Start of Block

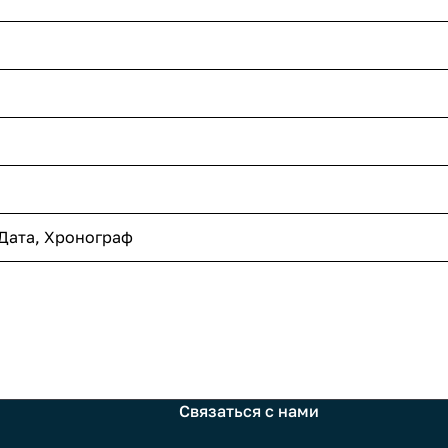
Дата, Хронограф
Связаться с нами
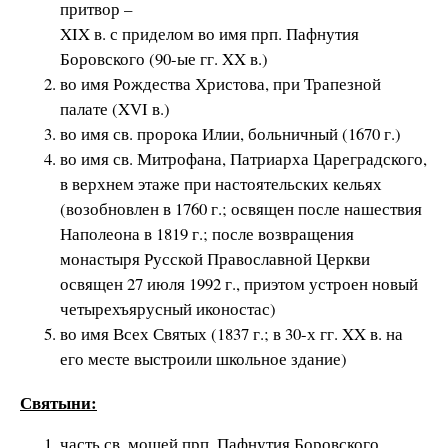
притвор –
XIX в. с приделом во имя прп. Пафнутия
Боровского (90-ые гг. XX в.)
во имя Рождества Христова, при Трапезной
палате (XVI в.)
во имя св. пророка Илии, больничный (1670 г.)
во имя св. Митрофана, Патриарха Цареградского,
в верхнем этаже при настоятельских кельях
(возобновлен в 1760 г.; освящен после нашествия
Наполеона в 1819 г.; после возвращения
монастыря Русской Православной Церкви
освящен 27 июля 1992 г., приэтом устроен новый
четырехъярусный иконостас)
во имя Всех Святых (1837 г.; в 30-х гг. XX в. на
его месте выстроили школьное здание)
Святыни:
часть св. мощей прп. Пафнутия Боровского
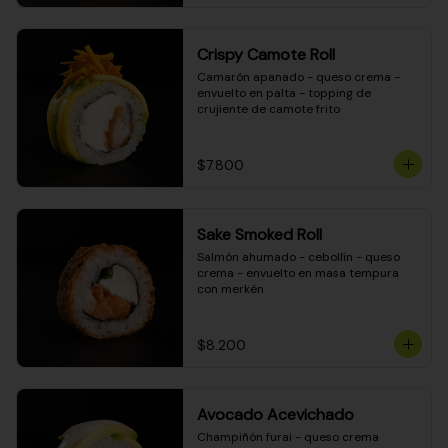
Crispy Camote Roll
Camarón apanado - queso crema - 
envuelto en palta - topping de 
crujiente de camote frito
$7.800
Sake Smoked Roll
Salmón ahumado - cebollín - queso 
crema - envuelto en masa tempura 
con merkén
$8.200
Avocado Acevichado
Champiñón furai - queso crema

End of Block
Start of Block

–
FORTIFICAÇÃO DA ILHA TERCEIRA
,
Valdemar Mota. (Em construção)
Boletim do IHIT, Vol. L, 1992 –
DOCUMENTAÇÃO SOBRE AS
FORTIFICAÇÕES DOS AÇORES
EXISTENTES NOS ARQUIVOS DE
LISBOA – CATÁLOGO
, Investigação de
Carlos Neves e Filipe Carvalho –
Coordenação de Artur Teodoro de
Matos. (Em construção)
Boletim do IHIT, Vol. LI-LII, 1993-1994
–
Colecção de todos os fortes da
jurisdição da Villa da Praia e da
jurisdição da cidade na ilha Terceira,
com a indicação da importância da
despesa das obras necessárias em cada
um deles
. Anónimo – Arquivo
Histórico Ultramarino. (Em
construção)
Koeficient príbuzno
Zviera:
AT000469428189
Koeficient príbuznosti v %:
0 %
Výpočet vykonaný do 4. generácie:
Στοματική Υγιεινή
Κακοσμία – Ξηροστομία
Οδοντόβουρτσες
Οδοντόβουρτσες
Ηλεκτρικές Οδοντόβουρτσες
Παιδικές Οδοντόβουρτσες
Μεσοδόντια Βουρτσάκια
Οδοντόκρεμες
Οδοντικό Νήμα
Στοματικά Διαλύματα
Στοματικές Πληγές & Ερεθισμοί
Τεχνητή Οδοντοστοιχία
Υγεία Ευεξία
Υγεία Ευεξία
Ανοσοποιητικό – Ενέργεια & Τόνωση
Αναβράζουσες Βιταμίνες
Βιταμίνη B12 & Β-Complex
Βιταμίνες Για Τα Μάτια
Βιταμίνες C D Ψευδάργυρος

End of Block

### What to do
Quote the data above exactly from the line with "четырехъярусный иконостас)" to the line with "Champiñón furai - queso crema", both ends counted, and nothing else. Pictures don't go in.

### Your solution
четырехъярусный иконостас)
во имя Всех Святых (1837 г.; в 30-х гг. XX в. на
его месте выстроили школьное здание)
Святыни:
часть св. мощей прп. Пафнутия Боровского
Crispy Camote Roll
Camarón apanado - queso crema - 
envuelto en palta - topping de 
crujiente de camote frito
$7.800
Sake Smoked Roll
Salmón ahumado - cebollín - queso 
crema - envuelto en masa tempura 
con merkén
$8.200
Avocado Acevichado
Champiñón furai - queso crema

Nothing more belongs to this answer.